What are the tools for engineering survey
The tools used by the technicians to carry out the relevant activities are as follows:
- Theodolite: is an optical-mechanical topographic instrument that allows the measurement of azimuthal angles and zenithal angles;
- Total station: represents the technological evolution of theodolite and is an electronic instrument that allows to detect angles and distances with great precision, determining the exact position of the points in space. The total station can also be connected to a computer for data processing;
- Digital level: it is a precision instrument that allows you to measure and store the differences in altitude and distances;
- Laser scanner: allows you to measure at very high speed the position of hundreds of thousands of points that define the surface of the surrounding objects. The result of the acquisition is commonly called “cloud of points” and constitutes the basis from which to start for the correct three-dimensional representation of the object detected.
- GNSS receiver (Global Navigation Satellite System): it is a tool used both in the survey and tracking phase and allows you to place points on the Earth’s surface and determine their coordinates using satellite navigation systems;
- Drones: not exactly a measuring tool, but a remote-controlled aircraft equipped with a camera for photogrammetric reconstructions or equipped with LiDAR (Laser Imaging Detection and Ranging) technology for laser scanning. Drones are mainly used for surveys or inspections in high-risk areas (such as bridges or other infrastructures).
The terrestrial laser scanner and the drone-mounted LiDAR sensors are highly innovative technologies used especially in the field of Building Information Modeling for the survey of the built. The point clouds captured by these tools can be imported into BIM modeling software that can automatically generate the digital models of surveyed works.
If you also need to create the BIM model of an existing structure quickly and reliably, you can try a free Point cloud to BIM professional software that with a few simple clicks allows you to switch directly from the point cloud to the BIM model.

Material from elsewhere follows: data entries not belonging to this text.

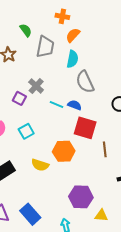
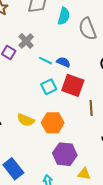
gray semicircle: (85, 82) -> (87, 29), moved
cyan square: (26, 131) -> (49, 87), moved
orange hexagon: (64, 151) -> (53, 123), moved

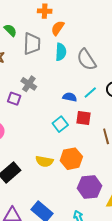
cyan line: (46, 61) -> (90, 92), moved, turned -56
red square: (73, 85) -> (84, 118), size x0.7

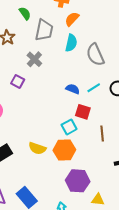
gray cross: (29, 84) -> (34, 59), moved
cyan square: (60, 124) -> (69, 127), moved

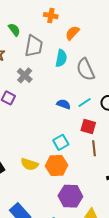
orange semicircle: (72, 19) -> (72, 33), moved
red square: (83, 112) -> (88, 126), moved

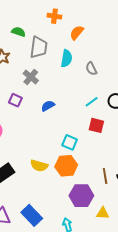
green semicircle: (14, 30) -> (18, 32), turned -32
gray semicircle: (86, 69) -> (91, 69), size x0.6
blue semicircle: (64, 104) -> (48, 106), moved, turned -48
cyan square: (61, 142) -> (70, 142), turned -35
brown line: (94, 148) -> (105, 176), moved

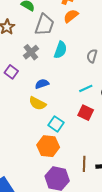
orange semicircle: (77, 33) -> (71, 16), moved
cyan semicircle: (67, 58) -> (60, 50), moved
gray semicircle: (91, 69) -> (92, 56), turned 32
yellow semicircle: (39, 166) -> (37, 103), moved

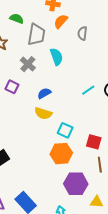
cyan semicircle: (60, 50) -> (57, 57), turned -30
gray semicircle: (92, 56) -> (82, 33), moved
red square: (86, 113) -> (94, 142), moved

What are the different types of surveys in civil engineering
When performing surveying operations, it is very important to remember that the surface of the Earth is not flat.
However, in most cases, civil engineering works involve only small portions of land that can be approximated to flat surfaces. Depending on the extent of the project, it is therefore possible to use one of the following types of surveying methods:
- Planimetric Survey: this method ignores the effects of earth’s curvature and considers all surfaces as levelled geometric planes. It is usually used for land extensions which are less than 250 Km²;
- Geodetic survey: this method takes into account the earth’s curvature and is used for very extensive projects.
Regardless of the considerations on the shape of the Earth, the survey can also be classified in relation to the purpose for which it is performed, making a distinction between the following categories:
- Topographical survey: it is used to create a map of a specific region of territory that includes natural and artificial characteristics and reports altitudes;
- Cadastral survey: focuses on the identification of property boundaries;
- Control survey: used to establish the position of the control points at ground level;
- Reconnaissance Survey: this method is usually adopted to explore the conditions of the site and the presence of any infrastructures;
- Roadway or route survey: used to plan and trace routes for the construction of linear works (such as highways, railways, canals, pipelines, etc.).
- Preliminary project survey: normally used to collect adequate data to prepare the area plan of the project site;
- Construction survey: this is used to trace lines and points on the ground for the actual construction phase of works;
- As-built Survey: used to collect and record the data of structures as they were built.